The War Council updated in his peripheral vision.

[BATARIAN HEGEMONY — THREAT ASSESSMENT: ELEVATED]

[INTELLIGENCE STATUS: CURRENT DEFENSIVE DATA COMPROMISED]

[ESTIMATED RESPONSE TIMELINE: 3-6 MONTHS]

[RECOMMENDATION: ACCELERATE DEFENSIVE EXPANSION]

Three to six months. With three MP in the bank and a population that had nearly tripled in two weeks. The math didn't work, and he was running out of miracles to make it.

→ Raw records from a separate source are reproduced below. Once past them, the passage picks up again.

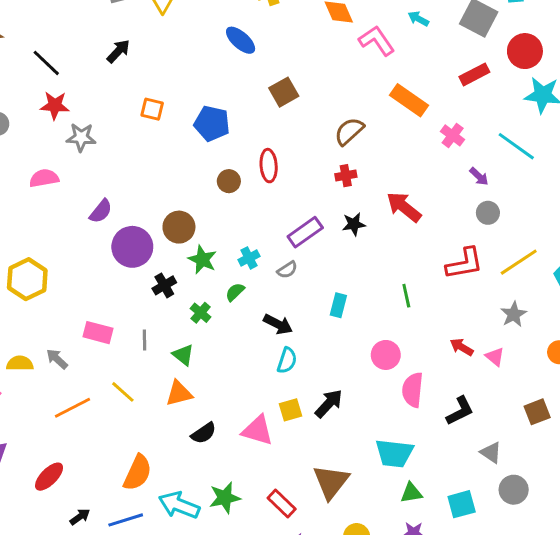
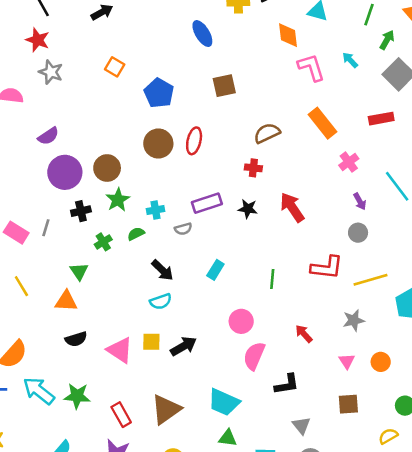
brown circle: (229, 181) -> (158, 144), size x1.5
gray line: (145, 340) -> (46, 228), moved
pink triangle: (495, 357) -> (347, 361), moved
cyan semicircle: (287, 361) -> (161, 301), turned 35

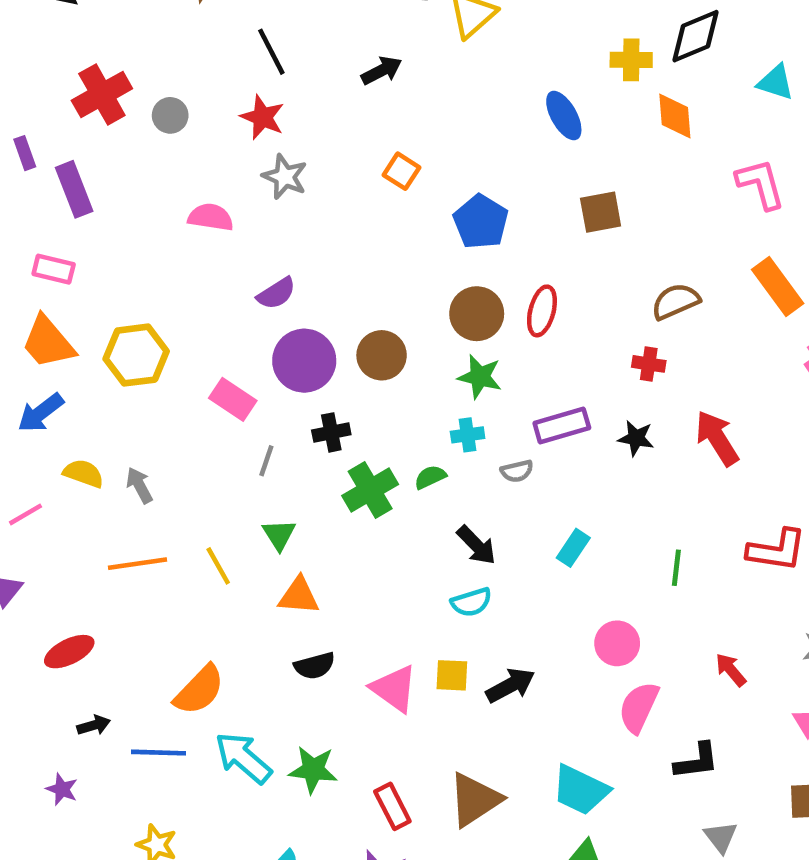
orange diamond: (288, 35) -> (675, 116), moved
green star: (118, 200) -> (480, 377), moved, turned -30
pink rectangle: (16, 233) -> (233, 399), moved
green cross: (103, 242) -> (370, 490), size x1.6
green triangle: (79, 271) -> (279, 535), moved

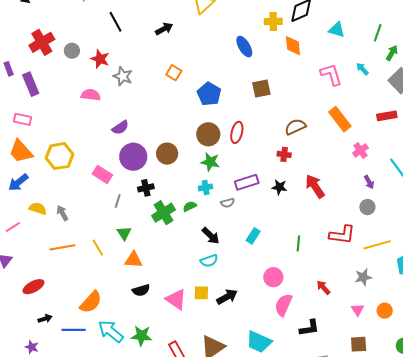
red star: (262, 117) -> (100, 59), moved

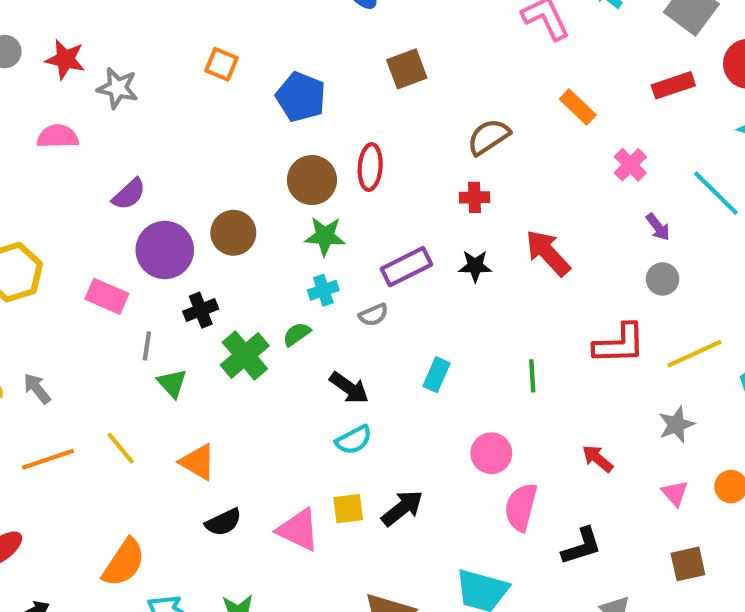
orange rectangle: (340, 119) -> (578, 107), size x0.7
green triangle: (124, 233) -> (172, 383), moved
orange triangle: (133, 260) -> (198, 462), turned 36

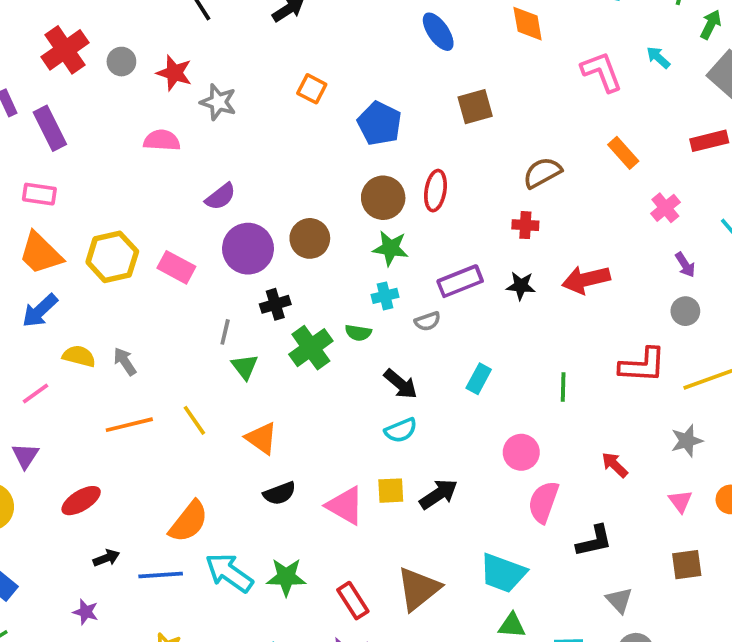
red arrow: (548, 253) -> (586, 280), turned -66
pink rectangle: (107, 296) -> (176, 267), moved
green semicircle: (297, 334) -> (358, 333), turned -140

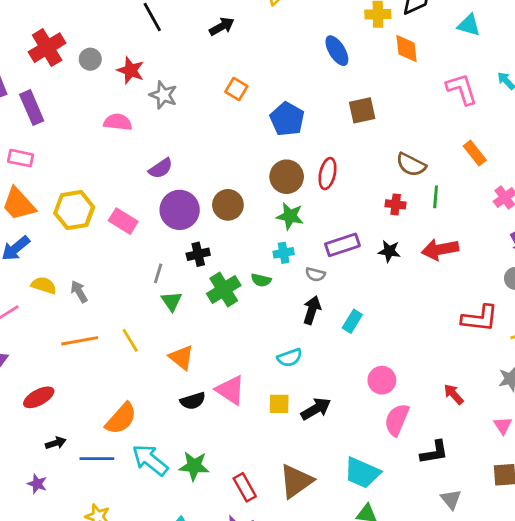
brown semicircle: (542, 173) -> (411, 165), turned -128
gray semicircle: (428, 321) -> (315, 274), turned 30
black arrow: (401, 384) -> (312, 310), moved, turned -116
green line: (563, 387) -> (436, 197), moved
pink triangle: (345, 506) -> (230, 390), moved

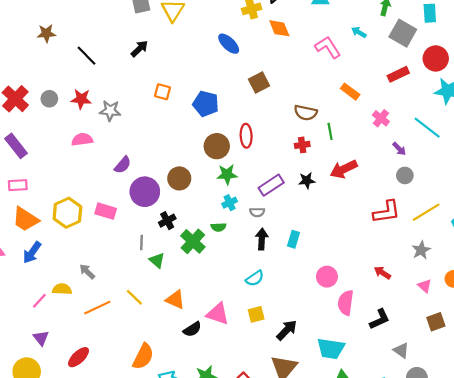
yellow semicircle: (44, 285) -> (62, 289), moved
black arrow: (316, 409) -> (287, 330), moved

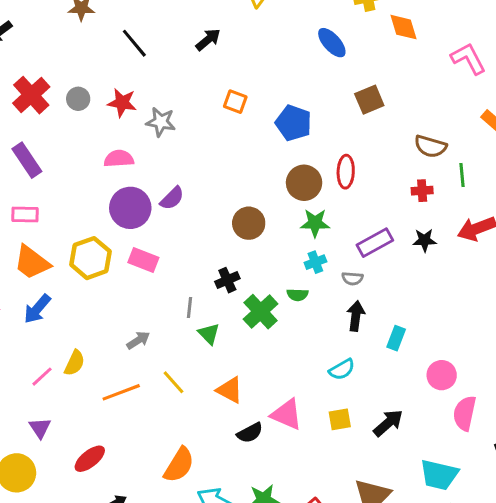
purple circle: (145, 192) -> (130, 208), moved
cyan rectangle: (294, 239) -> (396, 338), moved
gray arrow: (87, 272) -> (138, 340), moved, turned 98
yellow semicircle: (62, 289) -> (75, 363), turned 108
black arrow: (287, 330) -> (388, 423), moved

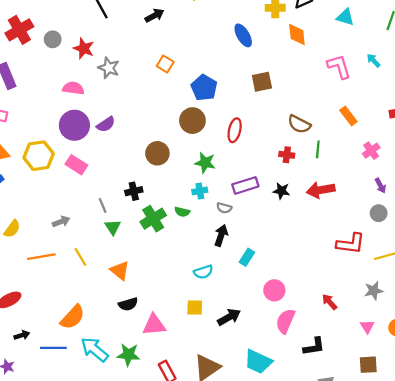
brown circle: (304, 183) -> (192, 121), moved
gray line: (189, 308) -> (103, 205), turned -40
pink triangle: (287, 414) -> (154, 325), moved, turned -40

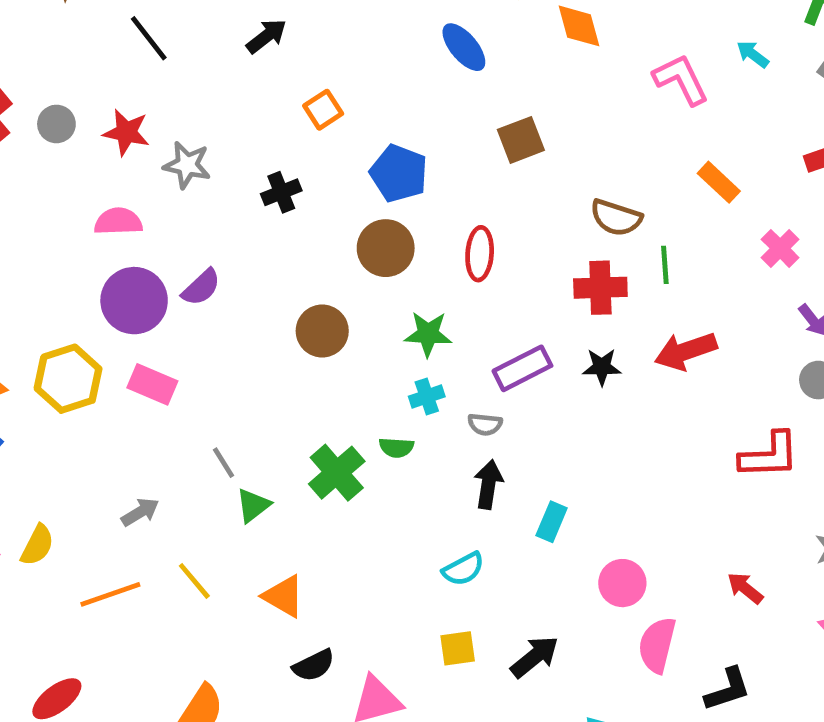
orange square: (165, 64) -> (323, 110), moved, turned 35
red cross: (287, 155) -> (600, 288), size x1.5
black cross: (134, 191) -> (281, 192), moved
green triangle: (113, 227) -> (253, 505), turned 35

His omni-tool pinged. Tali.

RESEARCH UPDATE: Pattern identified in Geth modification code. Cross-referencing with Prothean database fragments from your beacon data. The modification substrate... it matches. Whatever is changing the Geth uses the same base architecture as Prothean technology. Someone built the Geth modification tools using Prothean blueprints.

He read it twice. Prothean-derived code, used to manipulate the Geth. The Reapers hadn't just harvested the Protheans — they'd stolen their technology and weaponized it against the next cycle.

The child's drawing smiled at him from the wall. The intelligence file sat beside it. And in the lab, Tali was pulling threads that connected fifty thousand years of extinction to a mining colony on the edge of nowhere.

He opened his omni-tool and typed a reply.

Keep pulling. I want everything you can find on that architecture. And Tali — eat something. You've been in the lab for nineteen hours.

The reply came in four seconds.

Eighteen. And I ate a ration bar at hour twelve. Don't mother me, Webb. Send Kowalski with the Prothean material samples instead.

He sent Kowalski. Then he sat in his office, staring at the territorial overlay's population counter — 2,951 and climbing — and started planning for a colony that was growing faster than he could build and a threat that was growing faster than he could prepare.